In 2018, the Boy Scouts stopped using the word “boy” in their recruitment programs and began accepting girls. The group renamed itself “Scouts BSA.” The move prompted a trademark infringement lawsuit from the Girl Scouts in November 2018, which accused the move by the Boy Scouts of being “uniquely damaging” to them. (RELATED: Girl Scouts Of The USA Files Lawsuit Against Boy Scouts Of America Over Advertising Concerns)

The Girl Scouts accused the Boy Scouts of operating a “covert campaign” to recruit girls after the organization and claimed it experienced a “well-documented” decline in membership.

Girl Scouts sell cookies as a winter storm moves in on February 8, 2013 in New York City.

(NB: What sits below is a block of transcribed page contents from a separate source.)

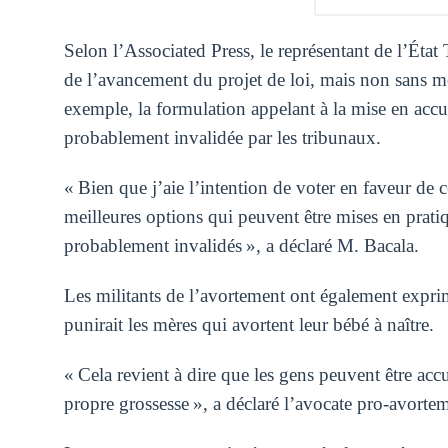
Selon l’Associated Press, le représentant de l’État
de l’avancement du projet de loi, mais non sans me
exemple, la formulation appelant à la mise en accus
probablement invalidée par les tribunaux.
« Bien que j’aie l’intention de voter en faveur de ce
meilleures options qui peuvent être mises en prati
probablement invalidés », a déclaré M. Bacala.
Les militants de l’avortement ont également exprimé
punirait les mères qui avortent leur bébé à naître.
« Cela revient à dire que les gens peuvent être acc
propre grossesse », a déclaré l’avocate pro-avortem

The scouts did brisk business, setting up shop in locations around Midtown Manhattan on National Girl Scout Cookie Day. (Photo by John Moore/Getty Images)

Girl Scouts sell cookies as a winter storm moves in on February 8, 2013 in New York City. The scouts did brisk business, setting up shop in locations around Midtown Manhattan on National Girl Scout Cookie Day. (Photo by John Moore/Getty Images)

Lawyers for the Boy Scouts asked a judge last month to dismiss the lawsuit, according to the report.

The Girl Scouts made their latest filing Christmas Eve at the Manhattan Federal Court, which claimed that the Boy Scouts’ new recruitment program is “highly damaging” to their group and caused an “explosion of confusion” among parents, BBC reported.

“As a result of Boy Scouts’ infringement … [there have been] rampant instances of confusion and mistaken instances of association between Boy Scouts and Girl Scouts,” the Dec. 24 filing said. The Girl Scouts said that they could provide proof of instances where parents mixed up the groups.

The Boy Scouts said in a Saturday statement that the Girl Scouts’ claim was “not only inaccurate – with no legally admissible instance of this offered to date in this case – but it is also dismissive of the decisions of more than 120,000 girls and young women who have joined Cub Scouts or Scouts BSA.”

Nearly 2.3 million children are members of the Boy Scouts in the United States, down by around one-third since 2000, according to the report. The Girl Scouts has around 1.7 million members nationwide.